O ato principal do testamento é a manifestação da vontade do testador.
O art. 1.632 do CC/1916 dispõe que o ato principal do testamento é a manifestação da vontade do testador de dispor de seus bens para depois de sua morte. Já o tabelião atua como instrumento à consecução daquele ato volitivo emanado do testador, limitando-se a redigir o que se lhe dita, sem integrar o negócio jurídico, e conferindo-se ao ato a forma legalmente prevista, a denotar a sua validade.

Tanto é assim (o caráter instrumental do tabelião na celebração do testamento público) que o testador poderia optar pela realização de um testamento particular para alcançar o mesmo fim, sem se olvidar da maior segurança que contém no ato realizado pelo notário, no legítimo exercício de atividade delegada do Poder Público.

Princípio da máxima preservação da vontade do testador.
Por sua vez, a análise da regularidade da disposição de última vontade (testamento público) deve considerar o princípio da máxima preservação da vontade do testador (CC/1916, art. 1.666; CC/2002, art. 1.899).

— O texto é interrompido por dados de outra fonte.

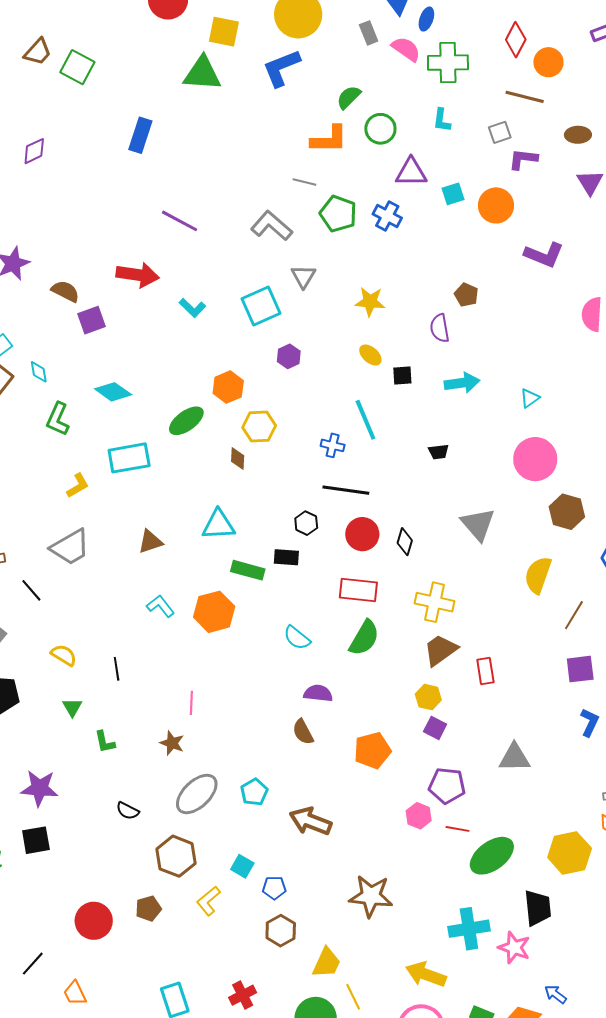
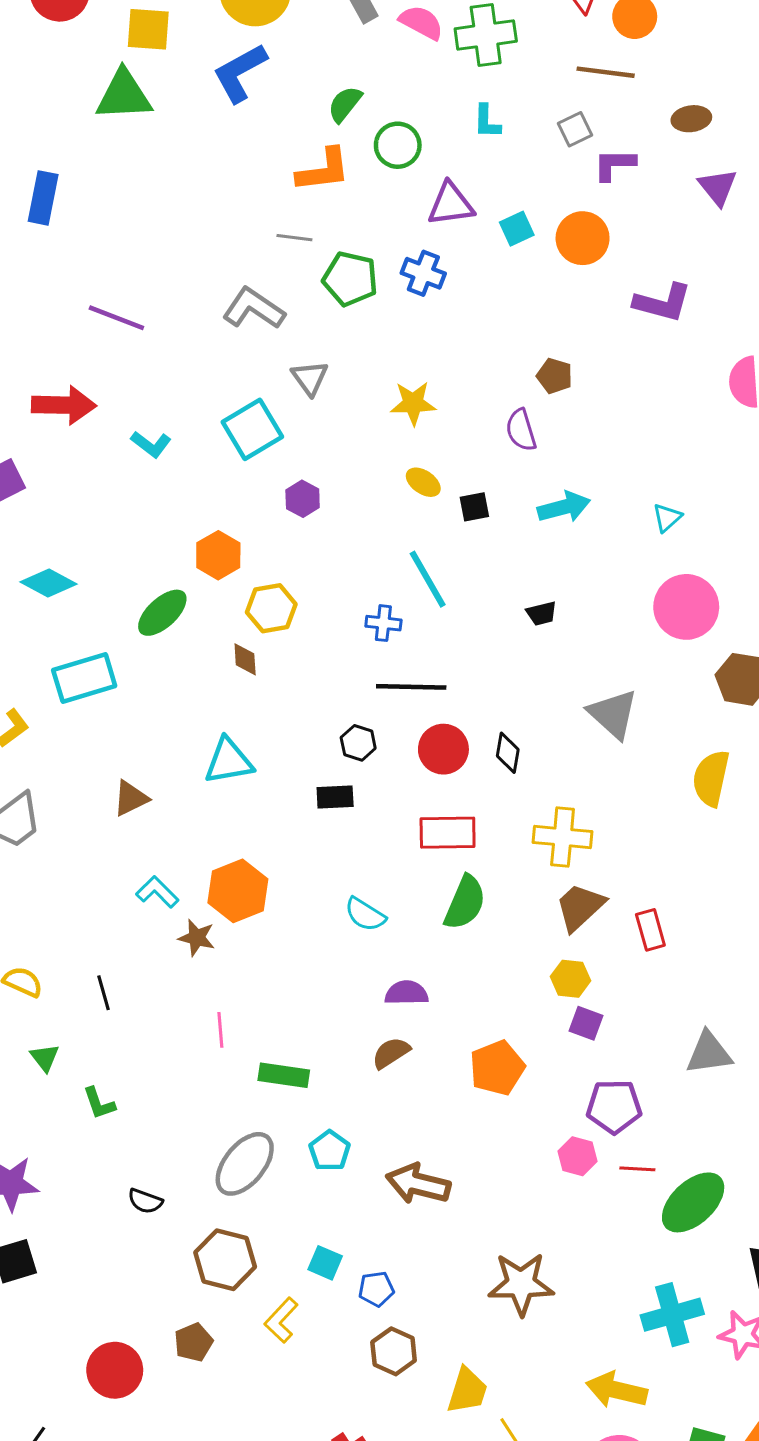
green rectangle: (248, 570) -> (284, 1075), moved
brown semicircle: (303, 732) -> (391, 1053), turned 92
brown star: (172, 743) -> (197, 938), moved

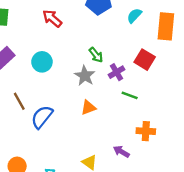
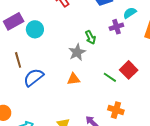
red square: (145, 60) -> (129, 70), moved
cyan circle: (42, 62) -> (35, 29), moved
purple cross: (117, 72) -> (116, 27), moved

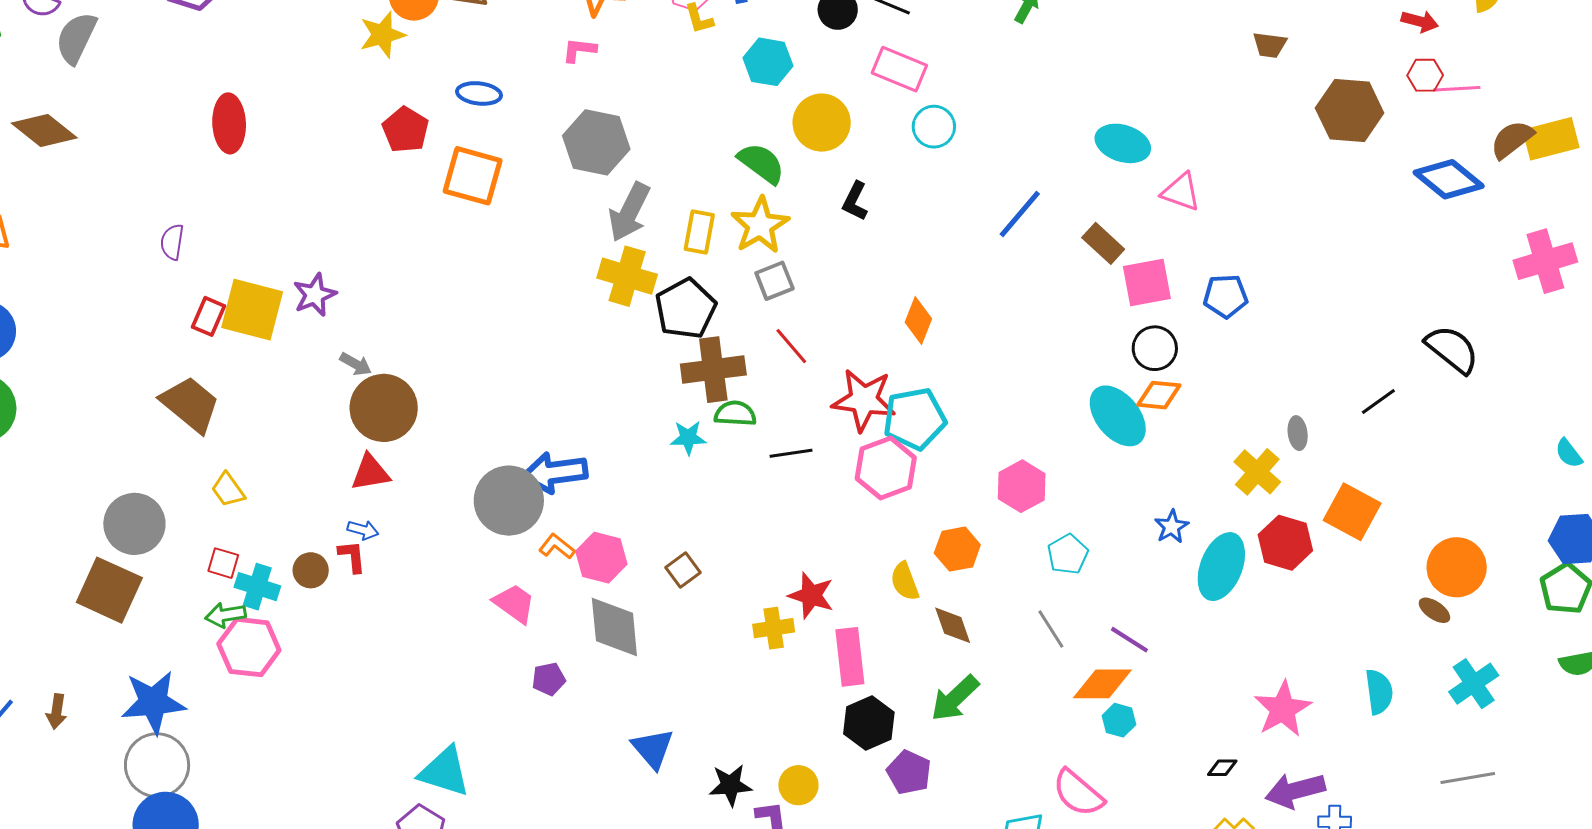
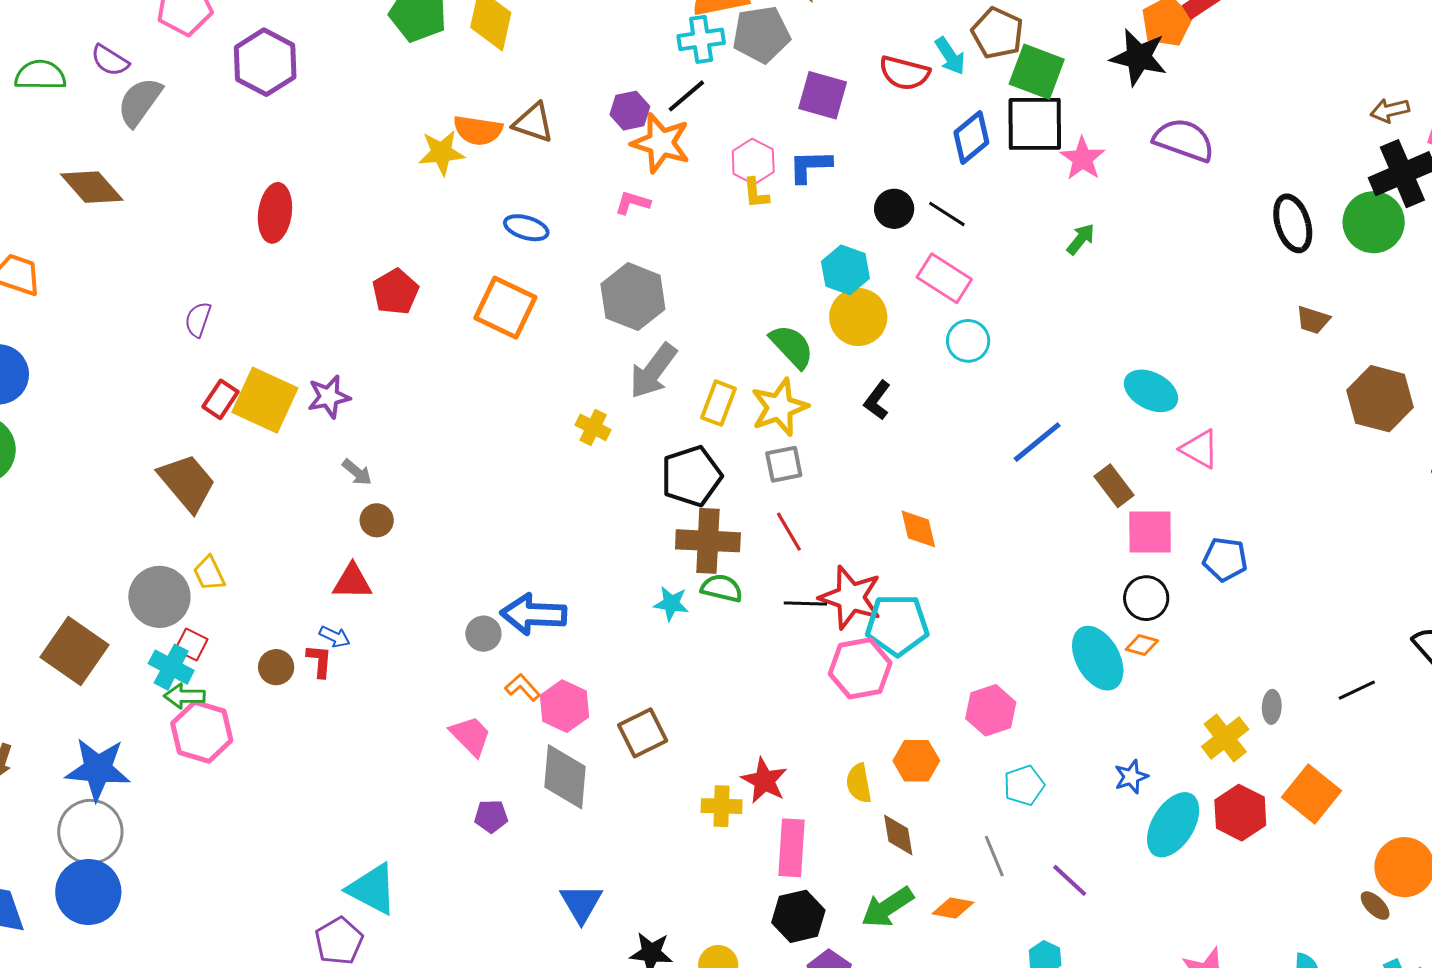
cyan hexagon: (768, 62) -> (845, 270), moved
red pentagon: (406, 130) -> (395, 292), moved
yellow cross: (627, 276) -> (593, 427), moved, size x0.6
orange diamond: (918, 321) -> (918, 529), turned -45
orange diamond: (1159, 395) -> (1142, 645), size x0.7
brown circle: (384, 408) -> (377, 520), size x0.5
black line: (791, 453) -> (805, 603), moved
gray circle: (509, 501) -> (483, 634), size x0.5
gray circle: (134, 524) -> (159, 597), moved
brown square: (683, 570) -> (643, 733), size x1.4
cyan cross: (257, 587) -> (171, 667), moved
orange diamond: (1102, 684) -> (953, 908), moved, size x0.7

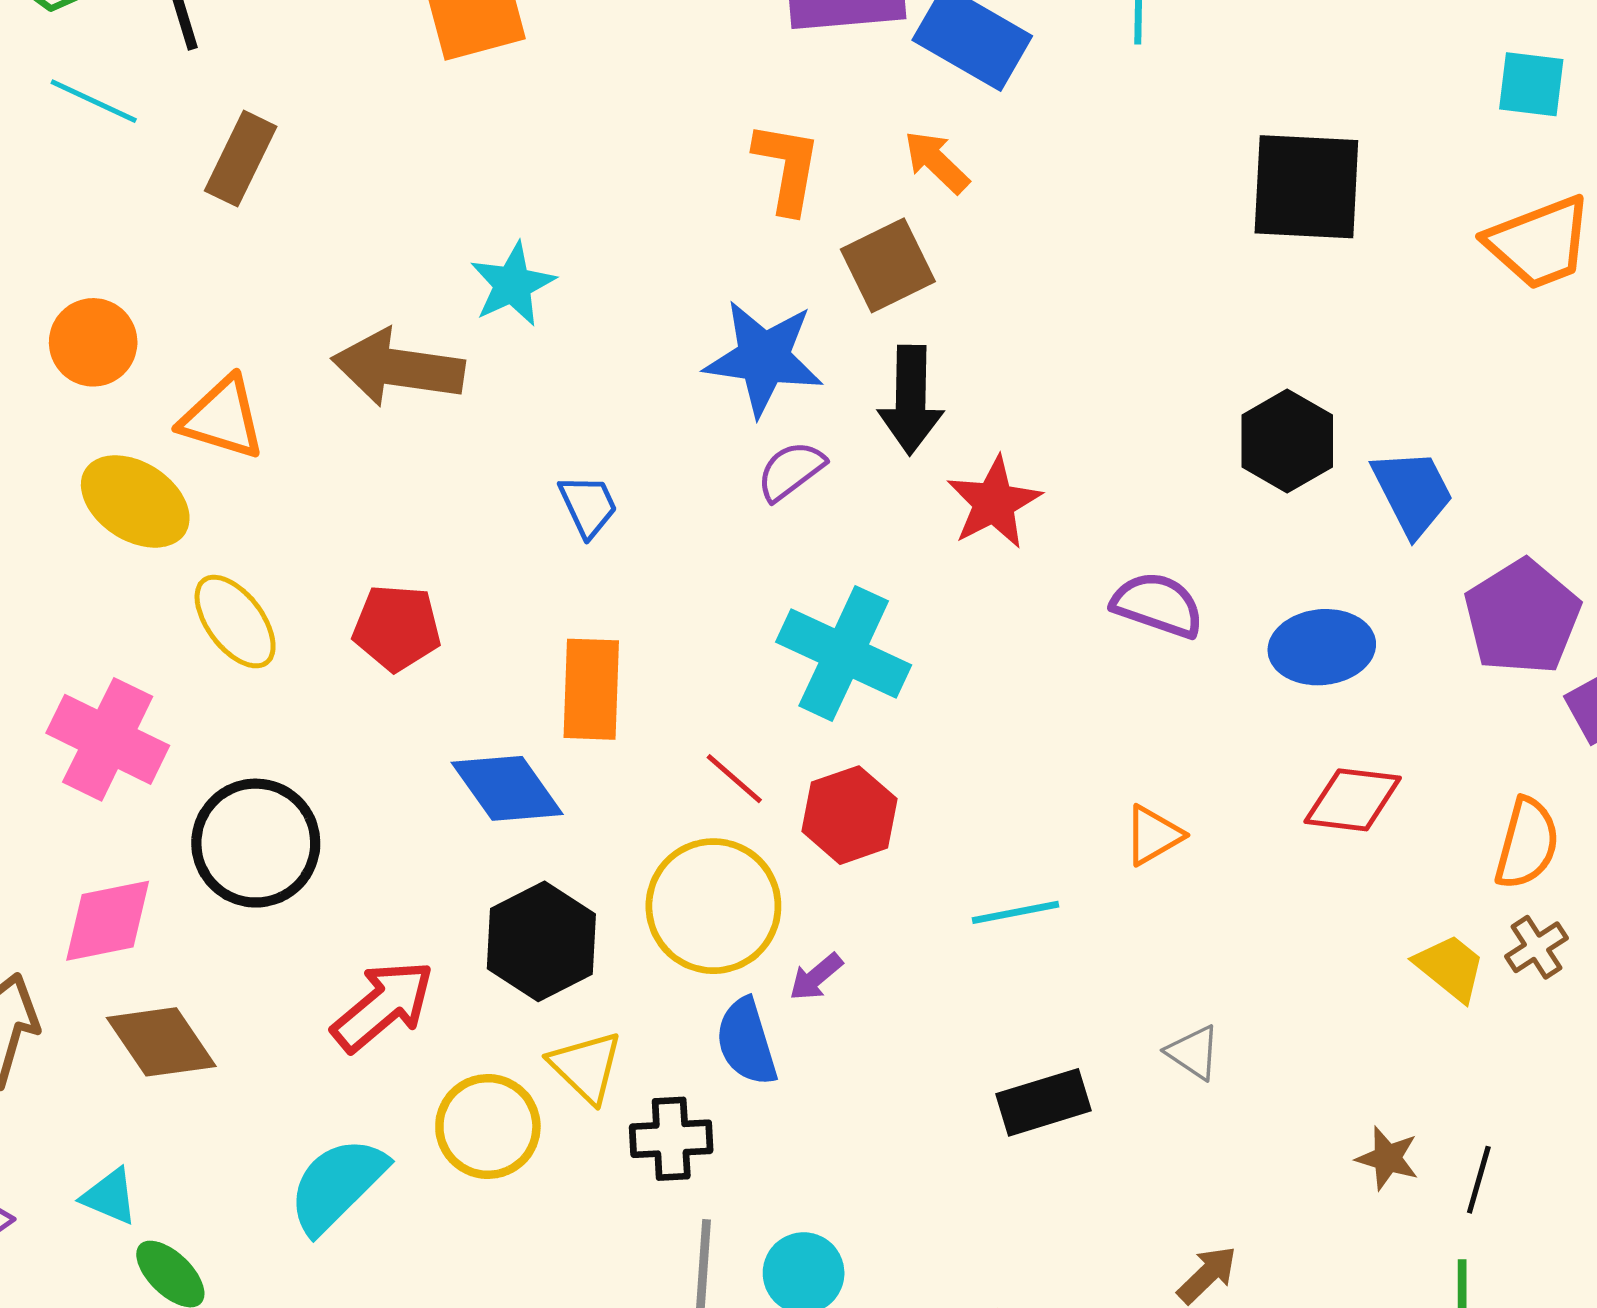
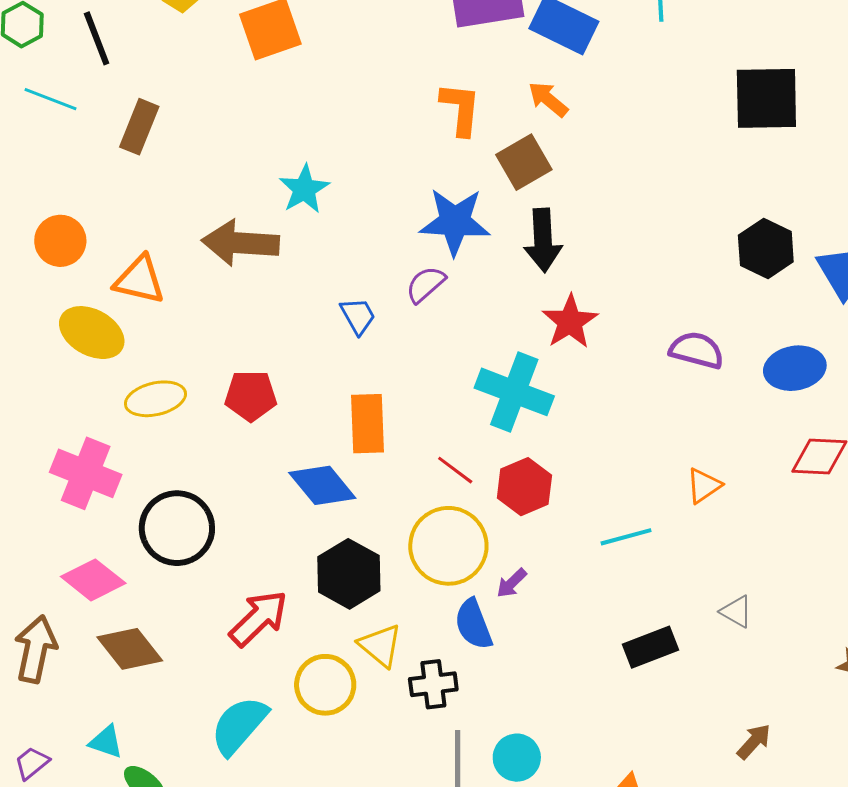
purple semicircle: (791, 471) -> (426, 284), moved
red star: (994, 503) -> (570, 322), moved
yellow ellipse: (235, 622) -> (155, 399), turned -62
pink diamond: (108, 921) -> (93, 580), turned 54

A mitigação do rigor formal na jurisprudência desta Corte Superior iniciou-se com o julgamento do REsp n. 302.767/PR, pela Quarta Turma, propugnando a atenuação das formalidades do testamento para fazer valer a vontade do testador, manifestada livre e conscientemente, máxime diante da incompatibilidade fática de oportunizar ao estipulante a renovação ou o saneamento do ato – que só produz efeitos a partir da sua morte -, suprindo as irregularidades formais existentes.

No caso concreto, algumas formalidades foram descumpridas pelo notário.
No caso, apesar da assinatura do testamento público pela testadora, pelo notário e pelas cinco testemunhas exigidas pela lei vigente à data do ato (CC/1916), houve a quebra desse preceito.

As irregularidades cometidas foram:
O documento fora assinado em momentos diversos pelas partes que deveriam estar presentes conjuntamente ao ato;
É incerta a leitura do testamento pelo notário.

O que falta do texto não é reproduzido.